I have no motivation or desire to lose weight. I feel like something is wrong with me. I have been overwhelmed with this, that, and other. Maybe that is the problem. Take my burdens, Lord. I ask that You would lighten my load for I am heavy laden. I also ask that You would give me rest. I feel like that I have made little to no progress period, not just my health. My life is full of frustration. Am I what, or rather who, is holding me back? I cannot pinpoint what is going on with me. I feel like I am missing the mark. I at times feel alone and am in need of a support system.
I am just overwhelmed, period. I have anxiety and , weight and health issues, psychological and emotional issues, self-esteem issues, and I am self-conscious about my appearance. I know that there are many others around the world who are more isolated than I am. They are sick, dying, have no one to love them, have nothing to call their own, have no real direction in life, and other social ills.

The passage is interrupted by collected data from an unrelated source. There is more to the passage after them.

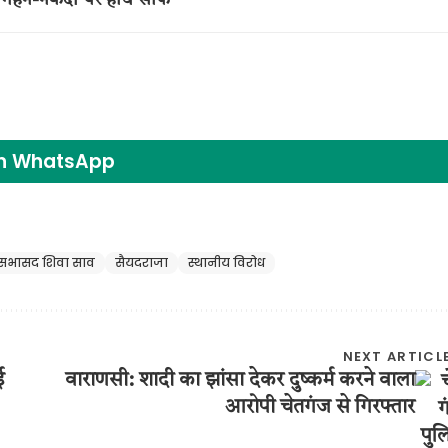
on WhatsApp
सभासद शिवा साव
सैयदराजा
स्थानीय विरोध
NEXT ARTICL
ई
वाराणसी: शादी का झांसा देकर दुष्कर्म करने वाला
आरोपी चेतगंज से गिरफ्तार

They have bigger crosses to bear. I feel so guilty and self-centered because I don't always think about those who have those crosses to bear. The reason is I am so caught up and isolated and I would like some help too. Not only do I ask for lightening of burdens and rest for our souls, but also wisdom and strength. Forgive us of our sins, Father.
I too am in need of You for I am weary and tire of the things of the world. I would like to be motivated to lose weight, healed of my illnesses, and overcome my fears and anxieties. Those are the things that I need and I ask that would provide those needs and also help me see things from Your perspective. I am grateful for what I have. Sometimes I don't always see things that way. I would like Your forgiveness, cleansing, and answers. I need help, too. I am asking that You, Heavenly Father would help me as well.